Context-Dependent Affordance Computation in Vision-Language Models

Here is an explanation of the paper, translated into everyday language with some creative analogies.

The Big Idea: It's Not What You See, It's Who You Are

Imagine you are walking into a messy kitchen.

To a Chef, that scene is a treasure map of tools: a knife is for chopping, a pot is for boiling, and a cutting board is for prep.
To a Security Guard, that same scene is a list of threats: the knife is a weapon, the pot is a potential projectile, and the clutter is a tripping hazard.
To a 4-year-old, that scene is a playground: the chair is a climbing frame, the table is a fort, and the floor is a race track.

The paper argues that Vision-Language Models (AI that "sees" and "talks") work exactly like this. They don't just take a photo, analyze the shapes, and say, "That is a table." Instead, they instantly ask, "Who is looking at this?" and then rewrite the entire description of the world based on that answer.

The researchers call this "Context-Dependent Affordance Computation."

Affordance: What an object allows you to do (a chair affords sitting; a door affords opening).
Context-Dependent: The answer changes completely depending on your goal.

The Experiment: The "7 Personas" Test

The researchers took a standard dataset of 3,200 photos (from the famous COCO dataset) and showed them to two different AI models. But they didn't just ask, "What do you see?"

Instead, they pretended to be 7 different people looking at the same photo:

Neutral: Just an objective observer.
Chef: Looking for food prep.
Security Guard: Looking for dangers.
Child: Looking for fun toys.
Wheelchair User: Looking for obstacles or paths.
Emergency Survivor: Looking for survival tools in 30 seconds.
Relaxer: Looking for comfort.

They asked the AI to describe the objects and what you could do with them for each of these 7 personas.

The Shocking Result: The "90% Drift"

The results were massive. When the AI switched from the "Chef" persona to the "Security Guard" persona, 90% of the description changed.

The "Chef" saw: A cutting board, a knife, a stove.
The "Security Guard" saw: A weapon, a fire hazard, a potential barricade.
The "Child" saw: A climbing surface, a hiding spot.

The researchers measured this using a math tool called Jaccard Similarity (which measures how much two lists of words overlap). The overlap was only about 9%. This means that 91% of the words the AI used to describe the scene were completely different just because the "goal" of the viewer changed.

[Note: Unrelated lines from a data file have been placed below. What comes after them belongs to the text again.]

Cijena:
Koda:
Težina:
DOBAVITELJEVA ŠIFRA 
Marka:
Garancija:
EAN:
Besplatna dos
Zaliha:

The Analogy: Imagine you have a photo of a forest.

If you ask a Lumberjack, he sees "timber, logs, and axes."
If you ask a Birdwatcher, she sees "nests, branches, and flight paths."
If you ask a Hiker, he sees "trails, elevation, and shade."

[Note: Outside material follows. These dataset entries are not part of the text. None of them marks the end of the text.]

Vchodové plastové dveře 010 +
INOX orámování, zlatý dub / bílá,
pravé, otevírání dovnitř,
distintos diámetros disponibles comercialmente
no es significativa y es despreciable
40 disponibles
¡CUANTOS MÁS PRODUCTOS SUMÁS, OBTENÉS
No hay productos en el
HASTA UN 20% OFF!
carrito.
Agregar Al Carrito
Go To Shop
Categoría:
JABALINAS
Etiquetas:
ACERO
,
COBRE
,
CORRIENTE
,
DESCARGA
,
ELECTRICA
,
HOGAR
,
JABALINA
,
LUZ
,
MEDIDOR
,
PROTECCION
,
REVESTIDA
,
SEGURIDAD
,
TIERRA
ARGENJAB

This paper proves that for these AIs, the "Lumberjack" and the "Birdwatcher" are seeing two completely different forests, not just the same forest with different labels.

The Hidden Structure: The "Culinary Manifold"

The researchers didn't just stop at "it changes." They used a mathematical technique (Tucker Decomposition) to find the pattern behind the changes. They found that the AI's brain organizes the world into specific "dimensions" or "lanes":

The "Culinary Manifold": When the AI is in "Chef mode," it jumps into a totally separate lane of thinking that has almost nothing in common with other modes. It's like a secret room in the AI's mind that only opens for cooking.
The "Access Axis": This is a sliding scale between "Open/Playful" (like a child seeing a slide) and "Blocked/Obstructed" (like a wheelchair user seeing a wall).

This proves the AI isn't just randomly guessing; it has learned a structured way of seeing the world that prioritizes function over geometry.

Why This Matters: The "Just-in-Time" World

Currently, most robots and AI systems try to build a static map of the world. They try to create one perfect, 3D model of a room that is true for everyone, all the time.

The paper argues this is the wrong approach.

If 90% of what matters in a room depends on what you are trying to do, then building a "perfect static map" is a waste of energy. You are spending 90% of your computing power describing things that don't matter for your current task.

The New Idea: "Just-in-Time" (JIT) Ontology
Instead of building a full map, the AI should only build the parts of the world it needs right now, based on the task.

Old Way: "Here is a 3D model of the kitchen with every object labeled."
New Way (JIT): "I am a chef. I only need to know where the knives and pots are. Ignore the rest."

The Bottom Line

This paper suggests that intelligence isn't about seeing everything clearly; it's about seeing the right things for your goal.

Just like a human doesn't notice the dust on the shelf when they are hungry for a sandwich, these AI models have learned to ignore the "boring" geometric details and focus entirely on the "useful" functional details.

The Takeaway for Robotics:
If we want robots to be smart, we shouldn't teach them to build a perfect picture of the world. We should teach them to ask, "What am I trying to do?" and then instantly reshape their understanding of the world to fit that goal. The world isn't a fixed stage; it's a set of tools that changes shape depending on who is holding the hammer.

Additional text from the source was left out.